There was also the usual framing denigrating the “fake news” media, referencing Joe Biden’s basement, and even the “perfectly acceptable phone call” with the Ukrainian president that led to Trump’s impeachment. All of it served as a precursor to the central messaging of “keep America America,” which seemed to resonate with the audience.
“The speakers were right to the point and they really spoke about what we were interested in, which was the economy and bringing our nation back to its foundations, you know, back to God,” Joanne Kunz, a Trump supporter, told BuzzFeed News.
Kunz joined her two sisters, all of whom are from the area. Each of them had positive feedback about the new world of campaigning during a pandemic. Although, one sister, Carolyn Stenger, thought that it was “a little extreme” that the campaign was mandating mask-wearing outdoors, especially for seniors.

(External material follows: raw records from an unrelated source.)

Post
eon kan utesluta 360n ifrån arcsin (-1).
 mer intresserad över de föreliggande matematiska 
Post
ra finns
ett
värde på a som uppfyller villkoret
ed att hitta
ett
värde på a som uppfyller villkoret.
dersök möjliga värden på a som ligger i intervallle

“I thought it was really unsafe because you have older people, too, that can’t stand the heat,” she said. “Other than that it was great.”
For Irene Matlock, there was no question she’d come to show her support. After all, she said the president is “saving us,” and to her, Trump represents “optimism and hope.” The North Hampton resident said she is using the same positive approach in dealing with the coronavirus.
“As I tell everyone I know: Fear not. Trust God. Wash your hands. Don't lick doorknobs. We're gonna be fine. All is well. God bless. Have a good day.”
Matlock’s only point of contention was the Trump campaign sign vandalism she’s experienced in her hometown about an hour away. “If you think stealing a sign is going to change my vote...I don't get it.”
Salfordville is the kind of area the Trump campaign is trying to mobilize to secure Pennsylvania by at least the slim victory he had in the state in 2016. The president has been courting suburban communities for weeks and recently overturned an Obama-era rule intended to curb housing discrimination, but has instead been repackaged by the White House, which claims that Affirmatively Furthering Fair Housing Act would lead to the “destruction” of the suburbs.
Suburban women are a key voting bloc especially in this election, made clear by the location of the bus tour stops, recent executive orders, and occasional Twitter shoutouts from the president to “suburban housewives.”
The smaller crowd did not, however, deter protesters. Before the event started, a handful of protesters that lined the entranceway of the firehouse grew to about two dozen. Cars along Old Skippack Road showed their support for either Trump supporters or the protesters by honking or giving a thumbs down.
One protester drove by, stopped short, and just pointed to four or five Trump supporters. It was unclear on what side she leaned but for the sign affixed, with clear tape, to her back window that read “Grandmothers SAY NO (to TRUMP).”
It was an unusual amount of attention for the small town, which became obvious when the local sheriff’s office showed up to ask attendees to avoid stepping on people’s lawns. Trump supporters waved big flags but were dwarfed by the number of protesters, most of whom carried the usual anti-Trump signage, criticizing his response to the coronavirus. Some marked the occasion specifically with signs that read “Lara, Blink Twice for Help.”
There was less fanfare around the next destination, seemingly by design. For the next stop in Lancaster, only one local media outlet, which had been previously granted an exclusive interview, was on site. The stop was not listed on the campaign’s advisory, and BuzzFeed News was not allowed into the Republican Committee of Lancaster County’s headquarters, where the surrogates were scheduled to meet with phone bankers.
BuzzFeed News was able to talk to Schlapp on her way in about what it looks like to campaign during a pandemic.
“For us, we’re obviously following the COVID guidelines,” she told BuzzFeed News. “But we want to be able to talk to these volunteers and these people who are sacrificing their time and making sure that the president gets reelected.
“Virtual events won’t get you too far,” she added. “Being in person is critical.”